ABOUT THIS EXERCISE: From the records below, print only the part that opens with the line containing "Инструмент для кузовного" and closes with the line containing "校2026招生火热进行中，欢迎咨询报名，到校考察。"; omit the pictures.

DATA EXTRACTS:
►

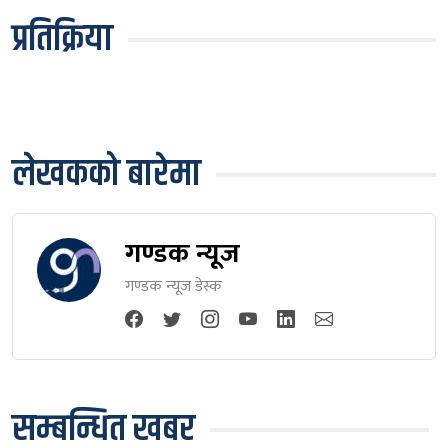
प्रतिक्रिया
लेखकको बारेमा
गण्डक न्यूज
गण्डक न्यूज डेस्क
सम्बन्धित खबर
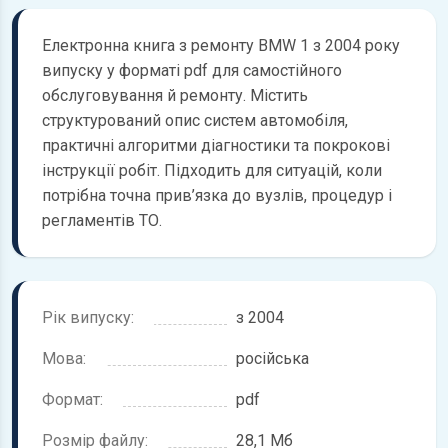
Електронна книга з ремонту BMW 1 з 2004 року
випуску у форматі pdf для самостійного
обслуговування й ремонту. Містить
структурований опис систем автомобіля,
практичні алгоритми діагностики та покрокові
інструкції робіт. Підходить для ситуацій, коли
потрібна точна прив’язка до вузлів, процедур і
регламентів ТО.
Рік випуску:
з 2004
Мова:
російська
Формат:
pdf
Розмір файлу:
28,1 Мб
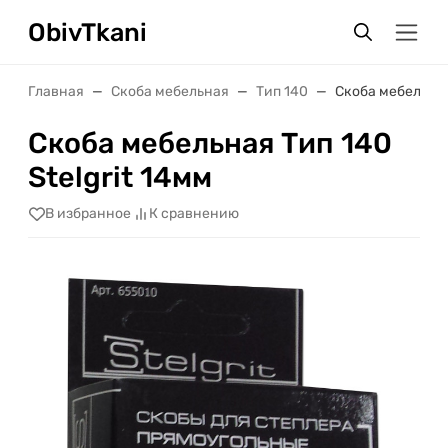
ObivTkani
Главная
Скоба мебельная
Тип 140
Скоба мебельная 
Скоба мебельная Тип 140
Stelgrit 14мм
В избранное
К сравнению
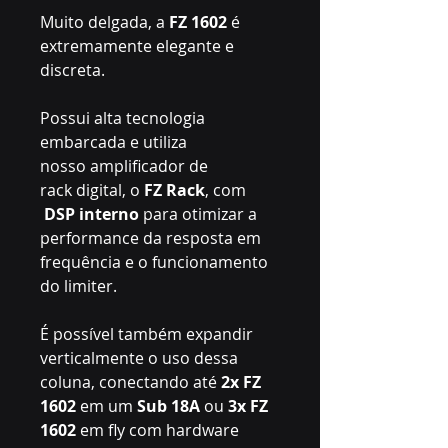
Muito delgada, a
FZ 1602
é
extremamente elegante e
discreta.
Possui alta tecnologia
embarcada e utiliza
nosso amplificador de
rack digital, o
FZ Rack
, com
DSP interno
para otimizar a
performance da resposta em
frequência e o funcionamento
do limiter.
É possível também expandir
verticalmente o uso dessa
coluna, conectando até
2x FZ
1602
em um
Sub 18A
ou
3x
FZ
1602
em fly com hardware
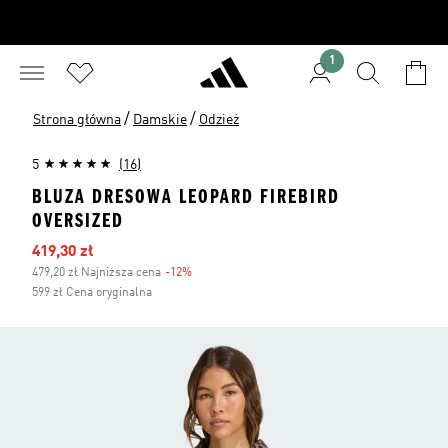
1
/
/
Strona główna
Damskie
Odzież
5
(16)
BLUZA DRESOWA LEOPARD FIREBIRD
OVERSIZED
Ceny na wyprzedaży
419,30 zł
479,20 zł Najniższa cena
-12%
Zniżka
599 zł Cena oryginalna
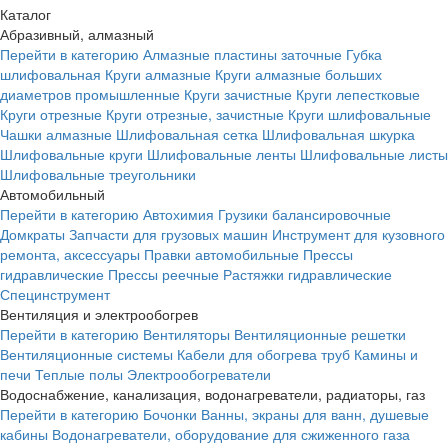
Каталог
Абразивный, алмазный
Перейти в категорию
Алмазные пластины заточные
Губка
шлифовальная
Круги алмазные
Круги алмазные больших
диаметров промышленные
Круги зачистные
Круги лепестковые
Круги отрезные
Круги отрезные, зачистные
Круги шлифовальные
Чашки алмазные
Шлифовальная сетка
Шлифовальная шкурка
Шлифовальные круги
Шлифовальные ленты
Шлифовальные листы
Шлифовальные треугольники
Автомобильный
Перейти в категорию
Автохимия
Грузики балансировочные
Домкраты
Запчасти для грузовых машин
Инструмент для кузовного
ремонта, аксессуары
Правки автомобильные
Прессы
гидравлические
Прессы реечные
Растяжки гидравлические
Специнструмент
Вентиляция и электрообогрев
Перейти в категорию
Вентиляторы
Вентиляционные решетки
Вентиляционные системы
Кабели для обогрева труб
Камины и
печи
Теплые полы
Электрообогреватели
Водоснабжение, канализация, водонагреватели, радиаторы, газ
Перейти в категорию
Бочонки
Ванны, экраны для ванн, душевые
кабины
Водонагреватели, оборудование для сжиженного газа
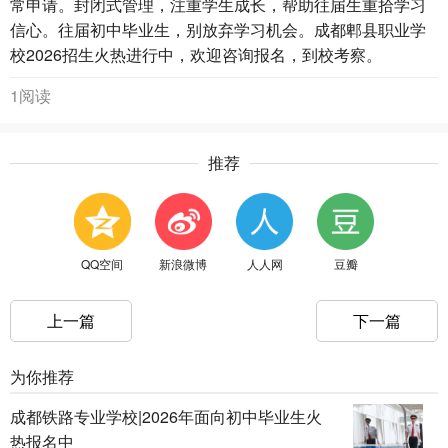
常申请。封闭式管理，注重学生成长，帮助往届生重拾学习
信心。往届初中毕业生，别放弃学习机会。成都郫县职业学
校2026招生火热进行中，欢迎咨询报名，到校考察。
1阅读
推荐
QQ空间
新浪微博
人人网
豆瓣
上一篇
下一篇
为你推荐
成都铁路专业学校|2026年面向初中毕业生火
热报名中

◄

RESPONSE TO THIS EXERCISE:
Инструмент для кузовного
ремонта, аксессуары
Правки автомобильные
Прессы
гидравлические
Прессы реечные
Растяжки гидравлические
Специнструмент
Вентиляция и электрообогрев
Перейти в категорию
Вентиляторы
Вентиляционные решетки
Вентиляционные системы
Кабели для обогрева труб
Камины и
печи
Теплые полы
Электрообогреватели
Водоснабжение, канализация, водонагреватели, радиаторы, газ
Перейти в категорию
Бочонки
Ванны, экраны для ванн, душевые
кабины
Водонагреватели, оборудование для сжиженного газа
常申请。封闭式管理，注重学生成长，帮助往届生重拾学习
信心。往届初中毕业生，别放弃学习机会。成都郫县职业学
校2026招生火热进行中，欢迎咨询报名，到校考察。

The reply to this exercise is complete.